The African surgeon should make the maximum impact at the lowest possible cost to as many people in a society as possible. “Our training in fields like intensive care and insight into pulmonology, gastroenterology and cardiology give us the possibility of expanding our roles in African medicine. We must also remember that we are trained physicians as well.

“Should people die or suffer tremendously while we can train a group of surgical specialists or retraining general surgeons to expand our impact on cardiothoracic disease in Africa using available technology maybe more creatively? We have made great progress in establishing an African School for Cardiothoracic Surgery.”

Prof. Smit also highlighted the role of the annual Hannes Meyer National Registrar Symposium that culminated in having an eight-strong international panel sponsored by the ICC of EACTS to present a scientific course as well as advanced surgical techniques in conjunction with the Hannes Meyer Symposium in 2010.

Prof. Smit says South Africa is fast becoming the driving force in cardiothoracic surgery in Africa. South Africa is the only country that has the knowledge, technology and skills base to act as the springboard for the development of cardiothoracic surgery in Africa.

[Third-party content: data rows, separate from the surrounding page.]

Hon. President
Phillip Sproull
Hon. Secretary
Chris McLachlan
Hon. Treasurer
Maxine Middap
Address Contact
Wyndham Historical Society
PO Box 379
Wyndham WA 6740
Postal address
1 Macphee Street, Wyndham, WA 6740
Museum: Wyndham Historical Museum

South Africa, however, is experiencing its own problems. Mortality has doubled in the years from 1997 to 2005 and half the population in the Free State dies between 40 to 44 years of age.

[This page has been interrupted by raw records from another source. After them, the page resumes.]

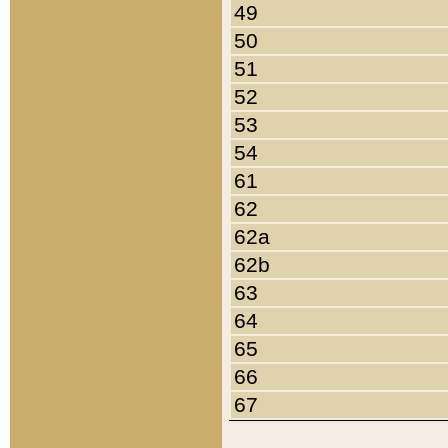
49
50
51
52
53
54
61
62
62a
62b
63
64
65
66
67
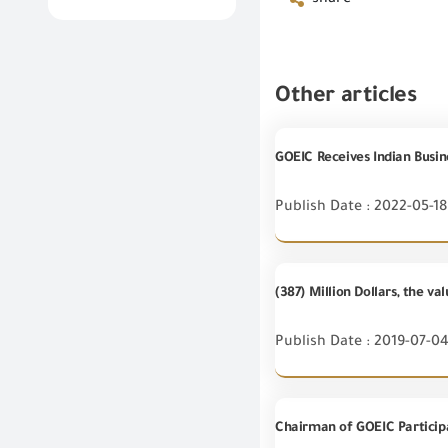
share
Other articles
GOEIC Receives Indian Busin
Publish Date : 2022-05-18
(387) Million Dollars, the v
Publish Date : 2019-07-0
Chairman of GOEIC Particip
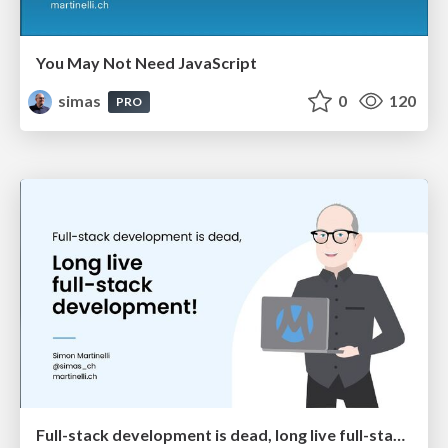
You May Not Need JavaScript
simas
0
120
PRO
Full-stack development is dead, long live full-stack development!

“If we do not need health professionals to determine the quality and quantity of service delivery to the population and do not want to involve them in this process, we can get rid of them, but then the political leaders making that decision must accept responsibility for the clinical outcomes and life expectancies of their fellow citizens.

“We surely cannot expect to impose the same medical legal principles on professionals working in unsafe hospitals and who have complained and made authorities aware of these conditions than upon those working in functional institutions. Either fixes the institutions or indemnifies medical personnel working in these conditions and defends the decision publicly.

“Why do I have to choose the three out of four patients that cannot have a lifesaving operation and will have to die on their own while the system pretends to deliver treatment to all?”

Prof. Smit says developing a service package with guidelines in the public domain will go a long way towards addressing this issue. It is also about time that we have to admit that things are simply not the same. Standards are deteriorating and training outcomes are or will be affected.

The people who make decisions that affect healthcare service delivery and outcomes, the quality of training platforms and research, in a word, the future of South African medicine, firstly need rules and boundaries. He also suggested that maybe the government should develop health policy in the public domain and then outsource healthcare delivery to people who can actually deliver including thousands of experts employed but ignored by the State at present.

“It is time that we all have to accept our responsibilities at all levels… and act decisively on matters that will determine the quality and quantity of medical care for this and future generations in South Africa and Africa. Time is running out,” Prof. Smit says.